Taking the stage in a floor-length leather coat out of “Raiders of the Lost Ark,” Lady Gaga opened with a song whose title in German loosely translates as “Crap,” a relatively deep cut from her 2011 album “Born This Way.” It was a crazy selection, one nobody could have predicted, but the song’s pounding stadium-rave beat set the tone for the high-energy throwdown to come.
She remade “Just Dance” as a slamming hard-rock tune. She dropped a bit of Dr. Dre’s “Nuthin’ But a ‘G’ Thang” into “LoveGame.” She dedicated “John Wayne” to all the “dangerous men” who come to music festivals, then growled through the song in a manner that made it clear they were the ones with something to fear.
Before the title track from “Born This Way,” the empowerment anthem that’s made her a hero to many LGBTQ fans, Lady Gaga said she’ll never forget when she put the song out because it “caused so much trouble.”
“And I love causing trouble,” she said, adding an unprintable word for emphasis.
Throughout these songs — and several more that were just as intense, including “Venus” and “A-Yo” — Lady Gaga moved and sang with what looked and sounded like real abandon. For “Sexxx Dreams” she was surrounded by a crew of male dancers wearing small pieces of denim, and for once at a pop concert the choreographed display actually put across a realistic sensation of desire.

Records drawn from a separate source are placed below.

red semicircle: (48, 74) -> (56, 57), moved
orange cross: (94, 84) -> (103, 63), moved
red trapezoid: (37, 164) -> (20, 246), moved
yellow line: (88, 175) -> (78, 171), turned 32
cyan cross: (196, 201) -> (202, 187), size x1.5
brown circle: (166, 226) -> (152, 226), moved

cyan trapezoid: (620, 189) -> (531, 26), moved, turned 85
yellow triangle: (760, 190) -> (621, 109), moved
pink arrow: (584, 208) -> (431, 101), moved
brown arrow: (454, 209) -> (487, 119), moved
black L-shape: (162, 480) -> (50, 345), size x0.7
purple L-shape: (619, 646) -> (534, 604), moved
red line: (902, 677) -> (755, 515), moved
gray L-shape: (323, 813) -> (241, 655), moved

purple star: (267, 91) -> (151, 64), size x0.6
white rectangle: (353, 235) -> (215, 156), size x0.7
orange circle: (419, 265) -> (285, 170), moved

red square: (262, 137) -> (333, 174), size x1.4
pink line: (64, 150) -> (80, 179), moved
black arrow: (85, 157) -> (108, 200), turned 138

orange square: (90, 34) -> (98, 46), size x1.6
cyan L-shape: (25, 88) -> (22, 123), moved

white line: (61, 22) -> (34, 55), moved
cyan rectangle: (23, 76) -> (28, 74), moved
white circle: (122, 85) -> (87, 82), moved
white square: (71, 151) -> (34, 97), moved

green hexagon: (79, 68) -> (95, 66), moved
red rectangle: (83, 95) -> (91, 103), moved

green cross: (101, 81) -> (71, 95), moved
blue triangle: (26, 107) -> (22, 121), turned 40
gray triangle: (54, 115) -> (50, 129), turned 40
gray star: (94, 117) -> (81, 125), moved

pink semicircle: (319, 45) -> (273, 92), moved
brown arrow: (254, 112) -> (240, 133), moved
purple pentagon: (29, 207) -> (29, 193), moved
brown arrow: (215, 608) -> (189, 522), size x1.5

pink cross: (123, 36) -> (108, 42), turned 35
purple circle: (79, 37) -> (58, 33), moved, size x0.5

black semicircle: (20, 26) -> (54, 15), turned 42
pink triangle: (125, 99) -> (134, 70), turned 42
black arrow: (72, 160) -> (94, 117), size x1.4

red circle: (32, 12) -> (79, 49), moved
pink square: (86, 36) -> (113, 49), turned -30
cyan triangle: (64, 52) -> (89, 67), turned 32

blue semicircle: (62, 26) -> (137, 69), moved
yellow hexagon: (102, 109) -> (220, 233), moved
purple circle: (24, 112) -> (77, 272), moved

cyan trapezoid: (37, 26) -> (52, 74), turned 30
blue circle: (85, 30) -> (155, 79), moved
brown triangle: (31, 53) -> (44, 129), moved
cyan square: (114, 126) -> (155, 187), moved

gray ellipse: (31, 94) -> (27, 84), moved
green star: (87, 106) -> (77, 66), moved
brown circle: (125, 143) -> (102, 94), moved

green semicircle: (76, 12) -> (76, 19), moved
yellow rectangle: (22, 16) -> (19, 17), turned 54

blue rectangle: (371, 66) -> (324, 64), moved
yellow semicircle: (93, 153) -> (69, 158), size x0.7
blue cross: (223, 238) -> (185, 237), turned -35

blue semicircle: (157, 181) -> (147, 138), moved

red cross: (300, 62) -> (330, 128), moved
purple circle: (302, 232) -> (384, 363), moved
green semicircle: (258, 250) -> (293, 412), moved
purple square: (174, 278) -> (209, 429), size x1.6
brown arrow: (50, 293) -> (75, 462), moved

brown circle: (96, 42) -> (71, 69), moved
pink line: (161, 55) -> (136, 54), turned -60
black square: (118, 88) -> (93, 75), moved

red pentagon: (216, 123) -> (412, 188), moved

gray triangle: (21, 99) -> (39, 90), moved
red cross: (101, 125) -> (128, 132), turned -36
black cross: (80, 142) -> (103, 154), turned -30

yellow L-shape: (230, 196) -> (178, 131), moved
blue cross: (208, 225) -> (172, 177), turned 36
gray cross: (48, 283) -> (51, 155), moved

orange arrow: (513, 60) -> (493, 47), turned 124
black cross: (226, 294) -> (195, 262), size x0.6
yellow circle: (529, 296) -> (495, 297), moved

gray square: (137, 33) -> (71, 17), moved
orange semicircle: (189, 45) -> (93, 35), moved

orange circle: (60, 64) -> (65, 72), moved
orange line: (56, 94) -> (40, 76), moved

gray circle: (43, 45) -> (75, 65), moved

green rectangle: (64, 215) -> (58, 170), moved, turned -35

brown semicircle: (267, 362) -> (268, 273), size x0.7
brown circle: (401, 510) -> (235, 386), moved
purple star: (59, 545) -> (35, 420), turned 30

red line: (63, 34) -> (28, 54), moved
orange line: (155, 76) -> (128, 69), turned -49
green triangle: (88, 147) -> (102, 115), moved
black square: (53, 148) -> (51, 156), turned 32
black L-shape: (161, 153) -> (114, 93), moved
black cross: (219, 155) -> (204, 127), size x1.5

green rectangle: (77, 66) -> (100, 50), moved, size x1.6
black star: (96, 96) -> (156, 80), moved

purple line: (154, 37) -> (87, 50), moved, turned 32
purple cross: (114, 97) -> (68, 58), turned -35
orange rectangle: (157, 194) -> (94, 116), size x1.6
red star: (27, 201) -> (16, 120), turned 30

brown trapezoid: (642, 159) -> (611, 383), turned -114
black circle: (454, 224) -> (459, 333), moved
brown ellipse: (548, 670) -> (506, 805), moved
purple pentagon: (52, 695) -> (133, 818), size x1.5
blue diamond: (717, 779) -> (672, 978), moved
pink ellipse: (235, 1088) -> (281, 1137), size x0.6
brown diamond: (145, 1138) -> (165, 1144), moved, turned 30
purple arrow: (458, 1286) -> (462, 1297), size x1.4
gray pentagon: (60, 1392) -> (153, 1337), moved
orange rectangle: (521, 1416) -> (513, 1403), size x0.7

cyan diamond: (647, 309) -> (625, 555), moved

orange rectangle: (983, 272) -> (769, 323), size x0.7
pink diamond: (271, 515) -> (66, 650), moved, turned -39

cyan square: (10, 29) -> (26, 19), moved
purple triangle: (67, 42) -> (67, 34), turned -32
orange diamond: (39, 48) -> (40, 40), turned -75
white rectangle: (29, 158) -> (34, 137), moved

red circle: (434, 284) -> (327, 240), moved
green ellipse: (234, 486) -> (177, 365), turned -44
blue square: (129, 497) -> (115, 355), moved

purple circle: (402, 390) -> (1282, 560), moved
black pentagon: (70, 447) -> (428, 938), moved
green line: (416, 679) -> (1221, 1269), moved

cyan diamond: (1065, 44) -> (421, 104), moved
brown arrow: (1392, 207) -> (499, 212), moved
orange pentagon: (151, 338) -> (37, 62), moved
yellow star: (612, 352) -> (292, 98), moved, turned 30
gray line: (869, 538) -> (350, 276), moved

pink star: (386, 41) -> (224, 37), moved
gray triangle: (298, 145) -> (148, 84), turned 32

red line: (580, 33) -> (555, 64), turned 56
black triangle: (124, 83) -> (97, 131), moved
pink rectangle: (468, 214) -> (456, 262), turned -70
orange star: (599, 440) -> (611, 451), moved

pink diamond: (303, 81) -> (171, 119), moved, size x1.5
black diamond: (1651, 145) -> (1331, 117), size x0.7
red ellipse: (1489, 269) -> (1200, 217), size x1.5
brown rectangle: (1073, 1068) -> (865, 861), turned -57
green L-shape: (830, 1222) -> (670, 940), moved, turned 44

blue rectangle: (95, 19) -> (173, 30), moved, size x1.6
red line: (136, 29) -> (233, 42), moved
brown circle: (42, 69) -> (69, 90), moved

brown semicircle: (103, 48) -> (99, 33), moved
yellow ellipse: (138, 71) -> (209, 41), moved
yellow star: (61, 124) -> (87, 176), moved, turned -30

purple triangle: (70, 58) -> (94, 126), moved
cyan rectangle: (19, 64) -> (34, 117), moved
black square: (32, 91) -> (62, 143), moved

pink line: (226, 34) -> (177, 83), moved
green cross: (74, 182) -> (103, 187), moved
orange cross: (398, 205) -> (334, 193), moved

Yet Lady Gaga wasn’t lost in the moment. In the frequent close-ups that flashed on Coachella’s giant video screens, you could see how hard she was concentrating on the job at hand, which went deeper than simply entertaining a massive festival crowd. She had to make us look past the fact that she was filling in for a pregnant Beyoncé, who’d been booked for Coachella but pulled out in February on the advice of her doctor.
At her best, Lady Gaga succeeded in that mission — and not because we forgot about Beyoncé. Indeed, she reminded everyone on the polo field who was originally supposed to be there when she did the two singers’ duet, “Telephone.”
Instead, she was providing her own unique energy, an intensely focused beam of the cartoon-rebel charisma lacking from last year’s so-so “Joanne” album and her disappointing performance at the Super Bowl halftime show.
If the curtain had come down at that point, I’d be happily telling you that Lady! Gaga! Is! Back!
But that’s not what happened.
Oh, a curtain came down, all right — a digital approximation of one, anyway, that served as the video backdrop for a supper-clubby rendition of one of her least convincing songs, “Alejandro.” Then she did the even snoozier “Teeth,” of all things, a deeper cut than that German-titled song that didn’t have the advantage of a melody.
As she often does, Lady Gaga took to a keyboard for several numbers, which in theory was fine: Anyone would need a breather after what she’d just pulled off, and few have the natural pipes she does.
But doing “The Edge of Glory,” perhaps the most fist-pumpingly triumphant song in her catalog, as a dreary piano ballad? The idea was bananas, especially given that she then performed her country-ish “Million Reasons” — a tune that actually justifies a restrained presentation — in its corny EDM-remix form.
This was also the part of the show when Lady Gaga premiered “The Cure,” a new single she hadn’t spoken of until then. It’s an intriguing midtempo pop-soul jam — very Madonna circa “Human Nature.” (With its proudly synthetic textures, it also signals that the singer is moving on from the more rock-attuned “Joanne.”)
But “The Cure’s” placement on the set list only further diminished the excitement she’d been building.
Lady Gaga wisely upped the pace — and the snarling attitude — for her encore, zooming through “Poker Face” and “Bad Romance” in a way that somehow made those well-worn classics feel fresh.
Unfortunately, after “Bad Romance” she still had a minute or two before Coachella’s curfew, so she took the opportunity to speak to the crowd.